As if bees weren’t having a hard enough time of it lately, now there’s this: According to a report released last week by Food Safety News, the vast majority of store-bought honey sold in this country isn’t technically honey.
You see, the Food and Drug Administration requires any product labeled “honey” to contain pollen, which is reasonable enough. Unfortunately, many manufacturers seem to disagree—testing done for Food Safety News revealed that 76 percent of grocery store products claiming to be honey do not actually contain pollen. Instead, the substance lurking within the confines of those innocent-looking plastic bears is merely ultrafiltered golden sludge that probably came from China.
Ultrafiltering is a process that waters down honey and removes much of its nutritional value along with its pollen. The reason that Chinese producers love ultrafiltering is simple: honey laundering.

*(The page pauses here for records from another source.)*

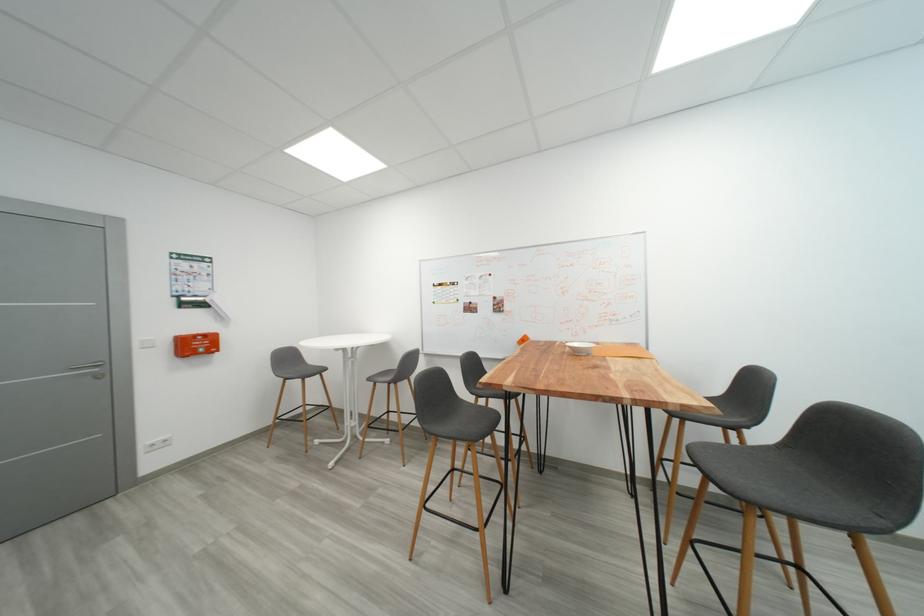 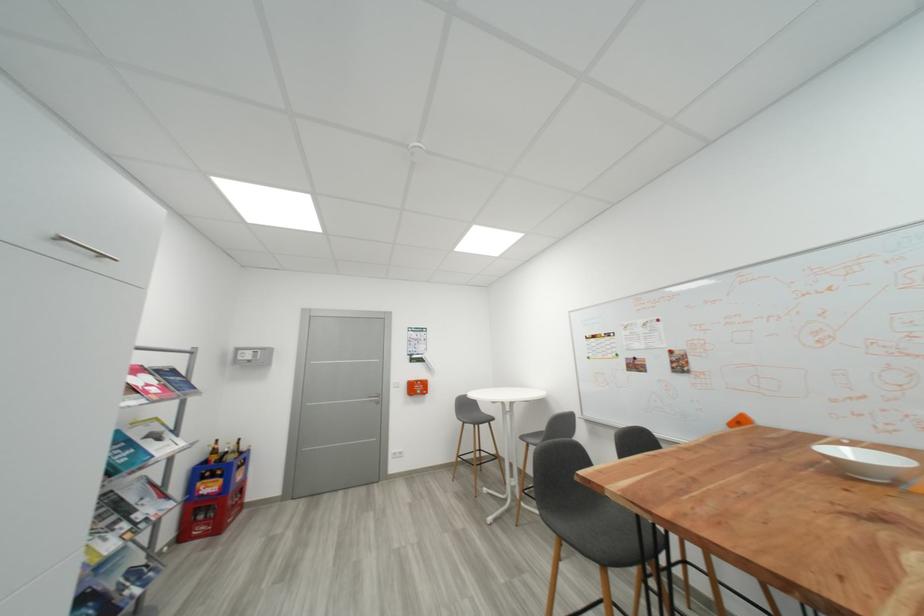 Find the pixel in the second image that matches [295,363] in the first image.

(473, 410) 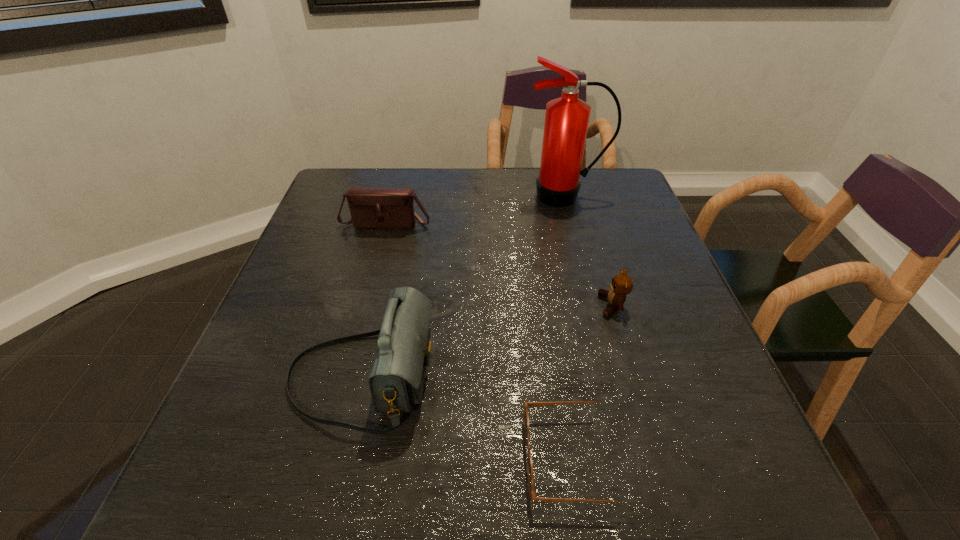 Identify the location of vacant space located on the right of the taller shoulder bag. (460, 377).

You are a GUI agent. You are given a task and a screenshot of the screen. Output one action in this format:
    pyautogui.click(x=<x>, y=<y>)
    Task: Click on the vacant space located 0.090m on the front flap of the fourth nearest object
    The image size is (960, 540).
    Given the screenshot: What is the action you would take?
    pyautogui.click(x=378, y=253)

Where is `vacant space located 0.130m on the front-facing side of the teddy bear`? The image size is (960, 540). vacant space located 0.130m on the front-facing side of the teddy bear is located at coordinates (540, 306).

You are a GUI agent. You are given a task and a screenshot of the screen. Output one action in this format:
    pyautogui.click(x=<x>, y=<y>)
    Task: Click on the free space located 0.140m on the front-facing side of the teddy bear
    This screenshot has width=960, height=540.
    Given the screenshot: What is the action you would take?
    pyautogui.click(x=536, y=306)

Find the location of a particular element. Image resolution: width=960 pixels, height=540 pixels. blank area located 0.280m on the front-facing side of the teddy bear is located at coordinates (473, 306).

The image size is (960, 540). In order to click on free space located on the front-facing side of the shortest object in this screenshot , I will do pyautogui.click(x=337, y=458).

I want to click on free space located 0.140m on the front-facing side of the shortest object, so click(x=441, y=458).

This screenshot has width=960, height=540. I want to click on free space located on the front-facing side of the shortest object, so click(410, 458).

The width and height of the screenshot is (960, 540). What are the coordinates of `object at the far edge` in the screenshot? It's located at (566, 123).

Where is `object present at the near edge`? The image size is (960, 540). object present at the near edge is located at coordinates click(x=531, y=482).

Like American corn, Chinese honey is cheap and heavily subsidized. In 2001, the Federal Trade Commission began imposing high tariffs on it because its abundance on the U.S. market had been driving American honey producers out of business. Since pollen is the only sure way to determine where honey originates, ultrafiltering has made it possible for the Chinese to continue dumping their honey on the U.S., often by channeling it through other countries.
And if that’s not shady enough, Chinese honey has been found to contain illegal animal antibiotics. A decade ago, tainted honey that came to the U.S. through Canada was sold to Smucker’s and Sara Lee, resulting in the recall of 12,000 cases of honey and a half-million loaves of bread.
A rep for the FDA told FSN that the organization hasn’t halted any honey imports because it has “yet to detect ‘ultra-filtered’ honey.” But should it be detected, “we will refuse entry.” Given that many in the honey industry expressed doubt that the FDA checks more than five percent of honey imports, that’s cold comfort for both consumers and bees.
Until the FDA steps up its game, you might want to be careful about where you buy. Food Safety News's tests, which were conducted by “one of the nation’s premier melissopalynologists,” found that 100 percent of honey sampled from big drugstore chains contained no pollen, as did 77 percent of the honey from big-box stores like Walmart and Costco, and 76 percent of the honey from grocery chains including Kroger, Safeway, and Giant Eagle. One bee expert told FSN that “unless you’re buying from a beekeeper, you’re at risk.”
The good news is that consumers do have a modicum of power: All of the honey FSN sampled from food co-ops, farmers’ markets, and “natural” chains like Trader Joe’s and PCC contained the full amount of pollen. And while those sources won’t do much to stem the tide of dodgy honey flowing from China, it’s probably best to take sweet relief where you can find it.